Parallel Programming Seminar

August 5-7 2009

Interdisciplinary Mathematics Institute
University of South Carolina

Introduction

This web site provides a summary of the Parallel Programming Seminar, August 5-7 2009 at the Interdisciplinary Mathematics Institute, University of South Carolina. The three day lectures focused on GPU programming, primarily using CUDA. This was a hands-on event, where participants had the opportunity to use CUDA on Apple iMac computers.

Contact: Emil Dotchevski (emil@revergestudios.com).

Special thanks to Matt Hielsberg, Peter Binev and Robert Sharpley for organizing and hosting this seminar.

Installation instructions

This web site contains links for downloading the source code from the hands-on sessions. The source code is portable, but since it was presented on Apple iMacs, only Makefiles for building under Mac OS X are included.

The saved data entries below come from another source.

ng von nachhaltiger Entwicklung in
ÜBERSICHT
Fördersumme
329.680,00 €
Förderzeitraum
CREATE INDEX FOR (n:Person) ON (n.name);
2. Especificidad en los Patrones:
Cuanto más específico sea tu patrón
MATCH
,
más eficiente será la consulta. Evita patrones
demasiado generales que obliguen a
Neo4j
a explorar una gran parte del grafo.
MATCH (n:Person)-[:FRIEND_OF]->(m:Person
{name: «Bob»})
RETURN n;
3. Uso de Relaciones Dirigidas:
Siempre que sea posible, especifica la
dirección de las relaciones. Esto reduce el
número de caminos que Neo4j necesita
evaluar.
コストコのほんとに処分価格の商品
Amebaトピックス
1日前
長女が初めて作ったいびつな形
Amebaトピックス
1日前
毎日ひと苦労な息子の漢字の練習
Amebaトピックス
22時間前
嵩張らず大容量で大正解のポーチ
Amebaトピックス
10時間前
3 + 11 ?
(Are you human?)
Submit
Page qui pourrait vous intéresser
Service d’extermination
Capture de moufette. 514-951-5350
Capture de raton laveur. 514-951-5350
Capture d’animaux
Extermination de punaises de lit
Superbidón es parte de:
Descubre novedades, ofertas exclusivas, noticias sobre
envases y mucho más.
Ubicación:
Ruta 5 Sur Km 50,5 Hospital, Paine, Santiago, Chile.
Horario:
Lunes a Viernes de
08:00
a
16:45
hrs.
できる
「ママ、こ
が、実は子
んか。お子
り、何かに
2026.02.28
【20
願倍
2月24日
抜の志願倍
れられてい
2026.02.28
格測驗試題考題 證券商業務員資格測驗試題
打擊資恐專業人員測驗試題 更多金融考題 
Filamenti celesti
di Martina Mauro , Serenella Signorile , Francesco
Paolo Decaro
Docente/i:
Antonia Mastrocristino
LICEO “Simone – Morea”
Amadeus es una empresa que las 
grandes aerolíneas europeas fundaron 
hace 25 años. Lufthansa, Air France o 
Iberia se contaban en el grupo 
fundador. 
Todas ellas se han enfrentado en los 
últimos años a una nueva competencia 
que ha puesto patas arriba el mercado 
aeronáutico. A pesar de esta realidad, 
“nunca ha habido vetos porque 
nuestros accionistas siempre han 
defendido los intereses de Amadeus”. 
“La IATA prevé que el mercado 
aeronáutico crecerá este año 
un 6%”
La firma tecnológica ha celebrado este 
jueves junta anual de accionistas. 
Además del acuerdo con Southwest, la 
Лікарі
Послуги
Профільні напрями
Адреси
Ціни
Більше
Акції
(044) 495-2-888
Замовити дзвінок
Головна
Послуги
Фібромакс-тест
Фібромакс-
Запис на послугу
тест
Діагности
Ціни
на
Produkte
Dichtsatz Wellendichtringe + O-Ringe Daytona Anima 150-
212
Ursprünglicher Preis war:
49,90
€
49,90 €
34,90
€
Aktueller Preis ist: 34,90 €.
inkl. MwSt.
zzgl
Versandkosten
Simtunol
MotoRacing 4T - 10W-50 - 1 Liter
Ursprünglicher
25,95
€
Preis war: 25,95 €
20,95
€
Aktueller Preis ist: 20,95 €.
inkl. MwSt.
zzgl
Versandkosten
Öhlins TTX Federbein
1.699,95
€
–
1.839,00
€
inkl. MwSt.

To build and run the source code, you will need to download and install a CUDA-enabled driver from NVIDIA. You also need to ensure that the LD_LIBRARY_PATH environment variable refers to /usr/local/cuda/lib -- open a Terminal window and type:

export LD_LIBRARY_PATH=/usr/local/cuda/lib

Day 1

The first day includes a two-part presentation introducing the basic principles in GPU programming, followed by a simple "Hello World!"-style CUDA program.

Part 1 (PDF) focuses on the design and evolution of the GPU, to help understand the core principles in its operation:

  • Span-based vs. tile-based rasterization
  • Comparison between CPU and GPU design
  • Introduction to SIMD and lock-step execution
  • SIMD-style conditional execution
  • Performance and memory latency
  • Texturing

Part 2 (PDF) presents CUDA as a specific interface for programming NVIDIA GPUs:

  • NVIDIA device hardware model
  • Thread hierarchy
  • Memory architecture
  • Coalesced and non-coalesced memory access
  • Global memory reads using texture cache
  • Local memory access
  • Register/shared memory access
  • Avoiding bank conflicts when accessing shared memory
  • Latency/occupancy
  • Communication between the CPU and the GPU

Part 3 introduces a simple CUDA program that fills a memory buffer with the value 42.

Day 2

The second day is 100% hands-on session designed to introduce various programming techniques in CUDA. For this purpose, we are focusing on a single trivial problem: transposing a matrix. Further, we have a requirement that the transposed matrix is square and of size power-of-two. While unrealistic, this limitation makes the problem exceptionally trivial which highlights the differences between the five implementations we will discuss.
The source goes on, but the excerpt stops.